TASK TO COMPLETE> What you return must be an exact copy of the lines in the listing below between the line holding "des sociais" and the line holding "Receba as últimas notícias", inclusive, and nothing more.

MATERIAL FOR THIS TASK>
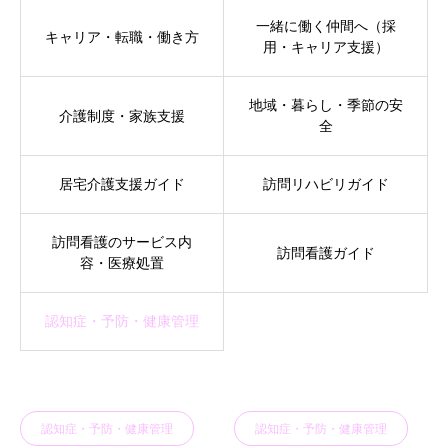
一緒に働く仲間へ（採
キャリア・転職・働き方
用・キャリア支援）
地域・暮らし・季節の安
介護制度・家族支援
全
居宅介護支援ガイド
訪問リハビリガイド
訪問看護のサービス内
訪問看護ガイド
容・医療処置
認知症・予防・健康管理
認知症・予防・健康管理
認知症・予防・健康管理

---

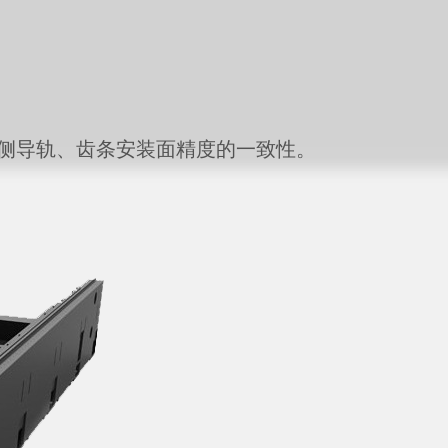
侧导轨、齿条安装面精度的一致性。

* * *

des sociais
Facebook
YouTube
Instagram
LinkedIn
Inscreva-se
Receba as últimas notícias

ANSWER FOR THE TASK>
des sociais
Facebook
YouTube
Instagram
LinkedIn
Inscreva-se
Receba as últimas notícias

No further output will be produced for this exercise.